Mon Dec 4th through Sat the 9th, 2017 at Long Beach Convention Center
This paper addresses an important problem in training a class of recurrent neural networks: the Gated Recurrent Units (GRU). Training these important class of neural networks is not an easy problem and this paper makes an important contribution that throws light on the gradient explosion issue. A well written paper, the review in section 2 gives a succinct summary of the model and previous work. The proposed algorithm is well-motivated and clearly explained. I believe I can implement this immediately by following the steps. The discussion on computational cost is a little unclear, and the results shown in Fig. 2 is indeed disappointing (there really isn’t a saving, but the authors seem to give a spirited projection that this may be the case in section 4.4). Results shown in Tables 1 and 2 are important – they relate to success / otherwise of getting a network to learn. I think this is a problem easily hidden in a culture of only “reporting good news” – and that the gradient clipping method actually fails to find solutions is worthy of note.
The authors propose a method for optimizing GRU networks which aims to prevent exploding gradients. They motivate the method by showing that a constraint on the spectral norm of the state-to-state matrix keeps the dynamics of the network stable near the fixed point 0. The method is evaluated on language modelling and a music prediction task and leads to stable training in comparison to weight clipping.
The motivation of the method is well developed and it is nice that the method is evaluated on two different real-world datasets. I also like the plots that show the relation between the spectral radius of the linear approximation of the system and the norm of the gradient. However, one important issue I have with the evaluation is that the learning rate is not controlled for in the experiments. Unfortunately, this makes it hard to draw strong conclusions from the results. The starting learning rates seem to be quite high and this may very well be the reason why the clipping-based optimization performs so poorly.
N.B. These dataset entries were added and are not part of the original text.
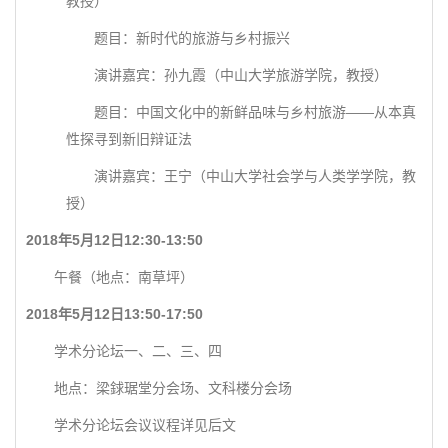
教授）
题目：新时代的旅游与乡村振兴
演讲嘉宾：孙九霞（中山大学旅游学院，教授）
题目：中国文化中的新鲜品味与乡村旅游——从本真
性探寻到新旧辩证法
演讲嘉宾：王宁（中山大学社会学与人类学学院，教
授）
2018年5月12日12:30-13:50
午餐（地点：南草坪）
2018年5月12日13:50-17:50
学术分论坛一、二、三、四
地点：梁銶琚堂分会场、文科楼分会场
学术分论坛会议议程详见后文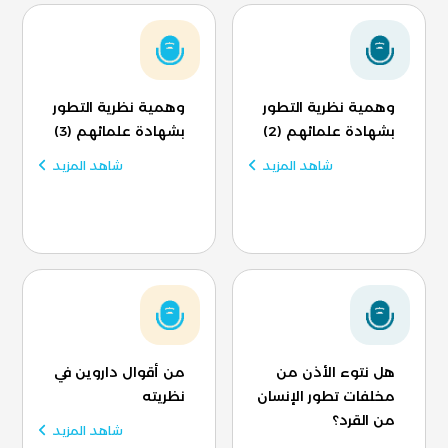
وهمية نظرية التطور
وهمية نظرية التطور
بشهادة علمائهم (2)
بشهادة علمائهم (3)
شاهد المزيد
شاهد المزيد
هل نتوء الأذن من
من أقوال داروين في
مخلفات تطور الإنسان
نظريته
من القرد؟
شاهد المزيد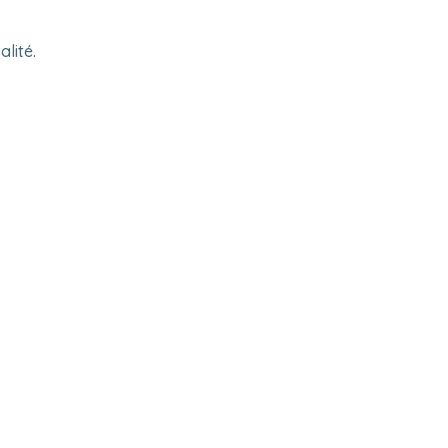
alité.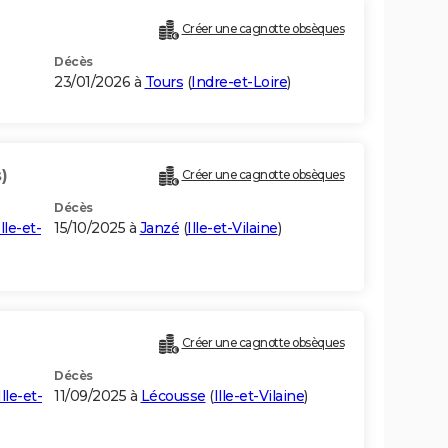
Créer une cagnotte obsèques
Décès
23/01/2026 à
Tours
(
Indre-et-Loire
)
)
Créer une cagnotte obsèques
Décès
Ille-et-
15/10/2025 à
Janzé
(
Ille-et-Vilaine
)
Créer une cagnotte obsèques
Décès
Ille-et-
11/09/2025 à
Lécousse
(
Ille-et-Vilaine
)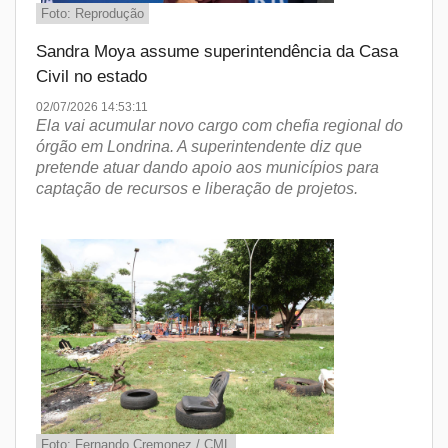
Foto: Reprodução
Sandra Moya assume superintendência da Casa
Civil no estado
02/07/2026 14:53:11
Ela vai acumular novo cargo com chefia regional do
órgão em Londrina. A superintendente diz que
pretende atuar dando apoio aos municípios para
captação de recursos e liberação de projetos.
Foto: Fernando Cremonez / CML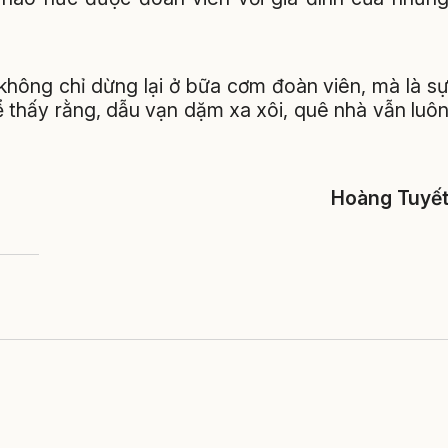
không chỉ dừng lại ở bữa cơm đoàn viên, mà là s
để thấy rằng, dẫu vạn dặm xa xôi, quê nhà vẫn luô
Hoàng Tuyế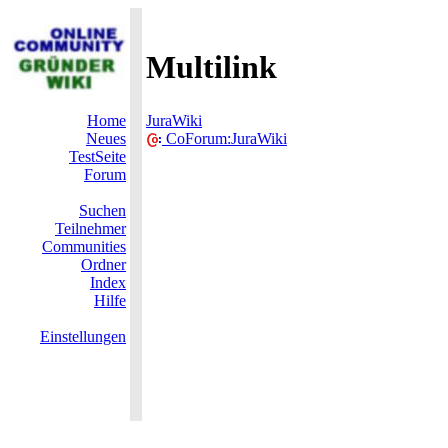
Multilink
Home
JuraWiki
Neues
CoForum:JuraWiki
TestSeite
Forum
Suchen
Teilnehmer
Communities
Ordner
Index
Hilfe
Einstellungen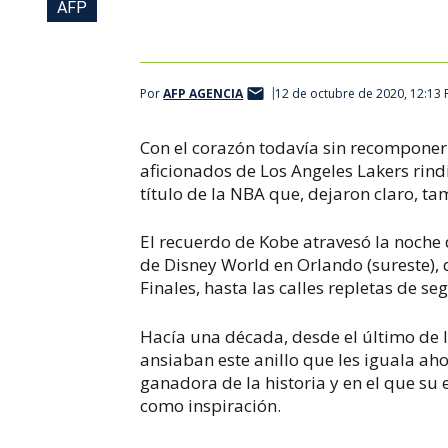
AFP
Por
AFP AGENCIA
12 de octubre de 2020, 12:13
Con el corazón todavía sin recomponer 
aficionados de Los Angeles Lakers rind
título de la NBA que, dejaron claro, ta
El recuerdo de Kobe atravesó la noche
de Disney World en Orlando (sureste), 
Finales, hasta las calles repletas de se
Hacía una década, desde el último de l
ansiaban este anillo que les iguala ah
ganadora de la historia y en el que su 
como inspiración.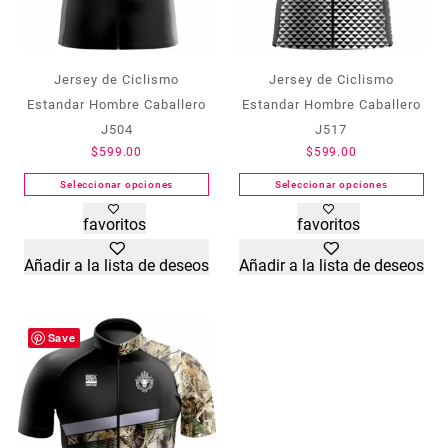
Jersey de Ciclismo
Jersey de Ciclismo
Estandar Hombre Caballero
Estandar Hombre Caballero
J504
J517
$
599.00
$
599.00
Seleccionar opciones
Seleccionar opciones
Este
Este
favoritos
favoritos
producto
producto
tiene
tiene
Añadir a la lista de deseos
Añadir a la lista de deseos
múltiples
múltiples
variantes.
variantes.
Las
Las
opciones
opciones
Save
se
se
pueden
pueden
elegir
elegir
en
en
la
la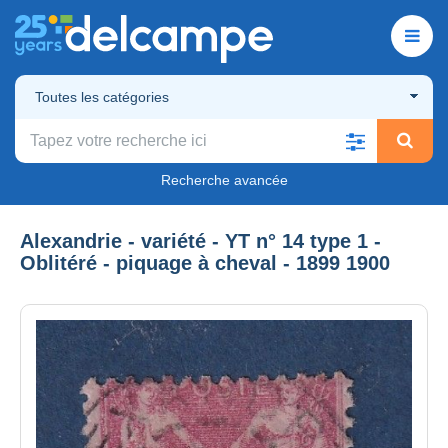
Toutes les catégories
Recherche avancée
Alexandrie - variété - YT n° 14 type 1 -
Oblitéré - piquage à cheval - 1899 1900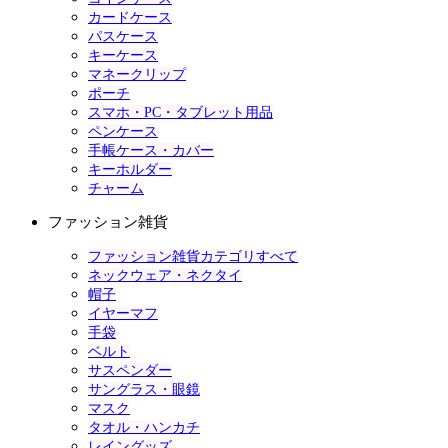
カードケース
パスケース
キーケース
マネークリップ
ポーチ
スマホ・PC・タブレット用品
ペンケース
手帳ケース・カバー
キーホルダー
チャーム
ファッション雑貨
ファッション雑貨カテゴリすべて
ネックウェア・ネクタイ
帽子
イヤーマフ
手袋
ベルト
サスペンダー
サングラス・眼鏡
マスク
タオル・ハンカチ
レイングッズ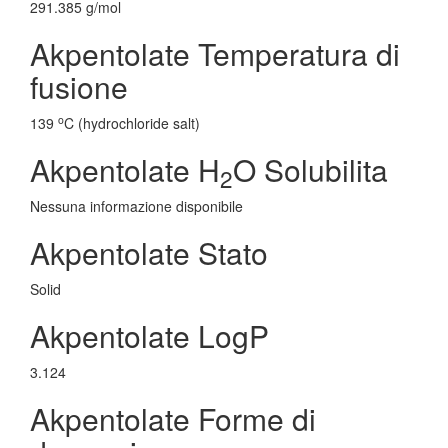
291.385 g/mol
Akpentolate Temperatura di
fusione
o
139
C (hydrochloride salt)
Akpentolate H
O Solubilita
2
Nessuna informazione disponibile
Akpentolate Stato
Solid
Akpentolate LogP
3.124
Akpentolate Forme di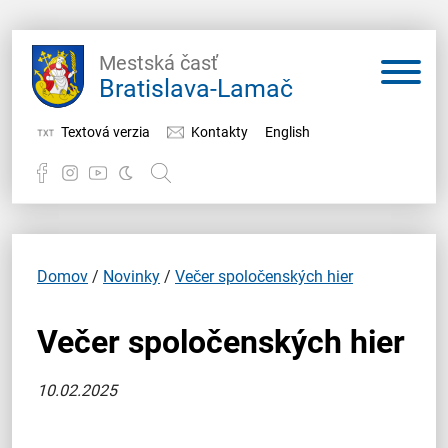
Mestská časť
Bratislava-Lamač
Textová verzia
Kontakty
English
Potrebujem vybaviť
Samospráva
Domov
/
Novinky
/
Večer spoločenských hier
Miestny úrad
Večer spoločenských hier
O Lamači
10.02.2025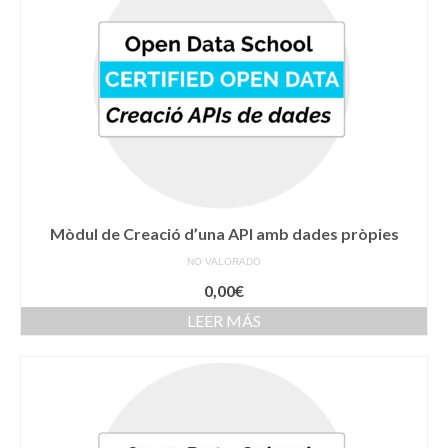
Mòdul de Creació d’una API amb dades pròpies
NO VALORADO
0,00
€
LEER MÁS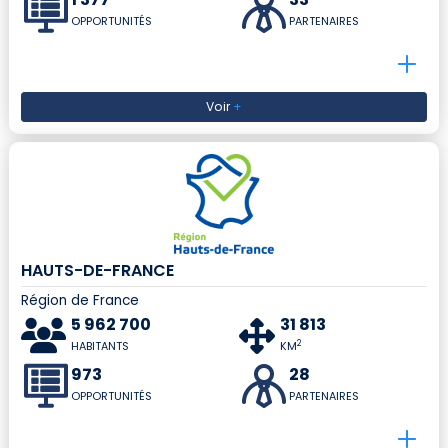
OPPORTUNITÉS
PARTENAIRES
Voir
+
HAUTS-DE-FRANCE
Région de France
5 962 700
31 813
2
HABITANTS
KM
973
28
OPPORTUNITÉS
PARTENAIRES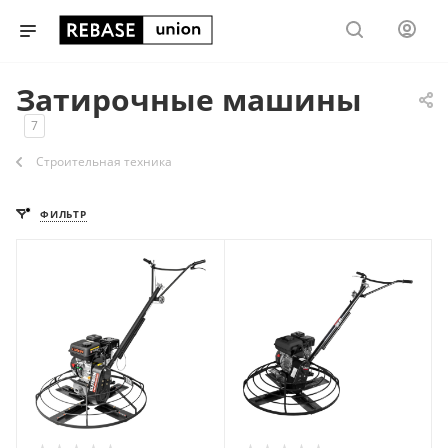
Затирочные машины
7
Строительная техника
ФИЛЬТР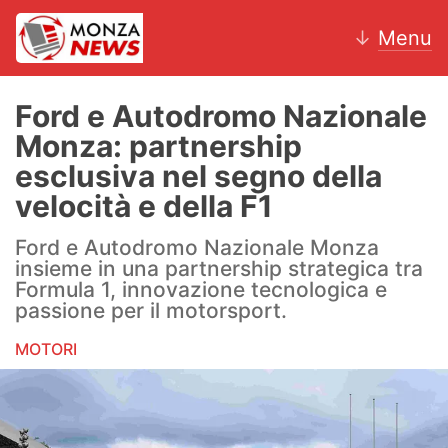
↓
Menu
Ford e Autodromo Nazionale
Monza: partnership
News
esclusiva nel segno della
velocità e della F1
AC Monza
Ford e Autodromo Nazionale Monza
Calcio
insieme in una partnership strategica tra
Formula 1, innovazione tecnologica e
Motori
passione per il motorsport.
Volley
MOTORI
Hockey
Altri sport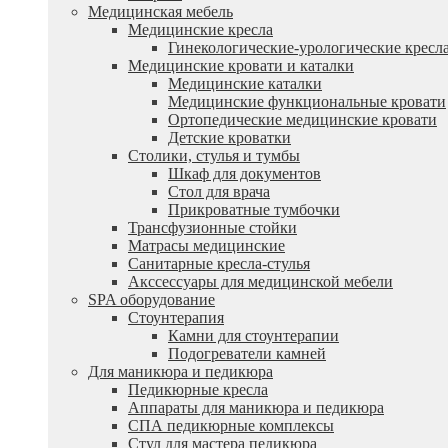
Медицинская мебель
Медицинские кресла
Гинекологические-урологические кресл
Медицинские кровати и каталки
Медицинские каталки
Медицинские функциональные кровати
Ортопедические медицинские кровати
Детские кроватки
Столики, стулья и тумбы
Шкаф для документов
Стол для врача
Прикроватные тумбочки
Трансфузионные стойки
Матрасы медицинские
Санитарные кресла-стулья
Акссессуары для медицинской мебели
SPA оборудование
Стоунтерапия
Камни для стоунтерапии
Подогреватели камней
Для маникюра и педикюра
Педикюрные кресла
Аппараты для маникюра и педикюра
СПА педикюрные комплексы
Стул для мастера педикюра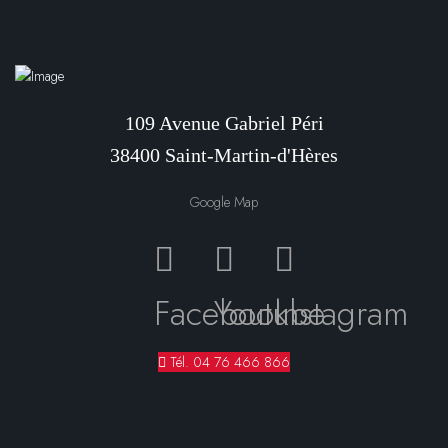
109 Avenue Gabriel Péri
38400 Saint-Martin-d'Hères
Google Map
Facebook
Youtube
Instagram
Tél. 04 76 466 866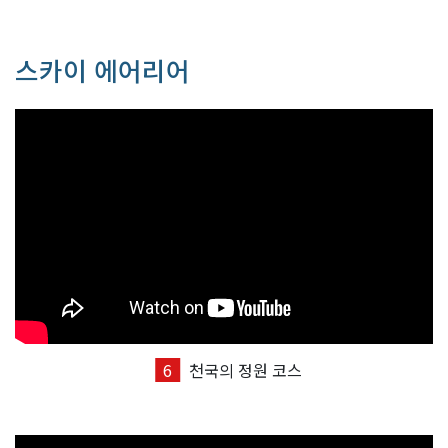
스카이 에어리어
6
천국의 정원 코스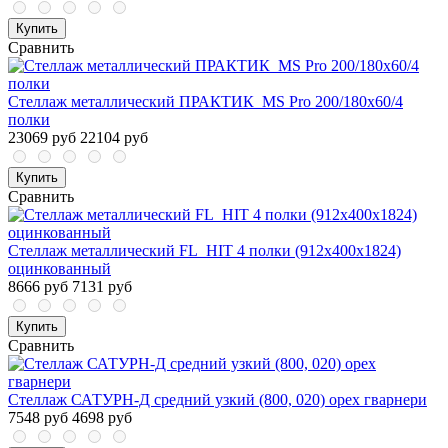
Купить
Сравнить
Стеллаж металлический ПРАКТИК_MS Pro 200/180x60/4
полки
23069 руб
22104 руб
Купить
Сравнить
Стеллаж металлический FL_HIT 4 полки (912х400х1824)
оцинкованный
8666 руб
7131 руб
Купить
Сравнить
Стеллаж САТУРН-Д средний узкий (800, 020) орех гварнери
7548 руб
4698 руб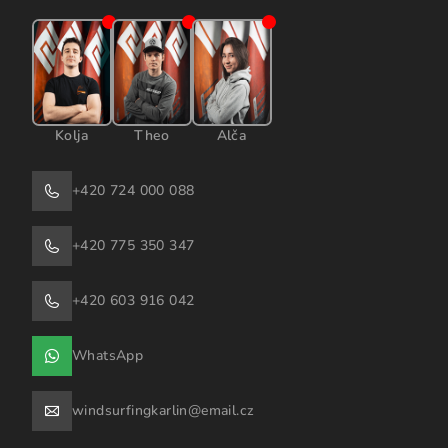
Kolja
Theo
Alča
+420 724 000 088
+420 775 350 347
+420 603 916 042
WhatsApp
windsurfingkarlin@email.cz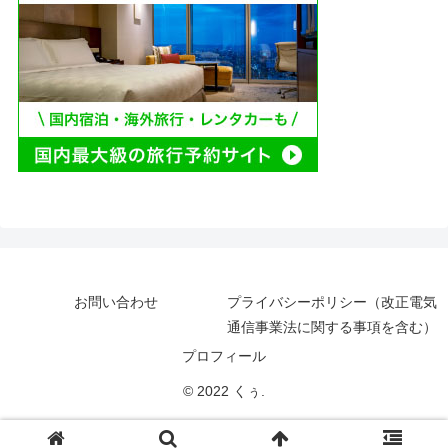
お問い合わせ
プライバシーポリシー（改正電気
通信事業法に関する事項を含む）
プロフィール
© 2022 くぅ.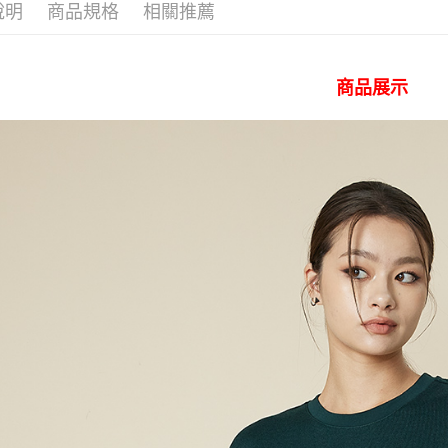
付」結帳
說明
商品規格
相關推薦
✨全館免運
付款後 全
２．訂單
３．收到繳
每筆NT$8
／ATM／
※ 請注意
商品展示
7-11 取
絡購買商品
先享後付
每筆NT$8
※ 交易是
是否繳費成
付款後 7-
付客戶支
每筆NT$8
【注意事
宅配
１．透過由
交易，需
每筆NT$1
求債權轉
２．關於
離島宅配
https://aft
每筆NT$2
３．未成
「AFTE
門市自取【
任。
４．使用「
免運費
即時審查
結果請求
國家/地區
５．嚴禁
形，恩沛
Experiments with a range of different starting learning rates could give more insights into the importance of the method in general. Of course it would still be a strength of the method that it is less sensitive to the choice of learning rate but if simply lowering the learning rate a bit solves most of the issues the clipping has, it lessens the impact of the method.
Despite the large number of equations, the argumentation is easy to follow. Except for some grammar mistakes, the paper is well-written in general.
While recurrent neural networks have been quite thoroughly analysed in similar ways, this is to my knowledge the first work that does this for GRUs. I also don't know about any methods that combine SGD training with SVD to clip certain singular values.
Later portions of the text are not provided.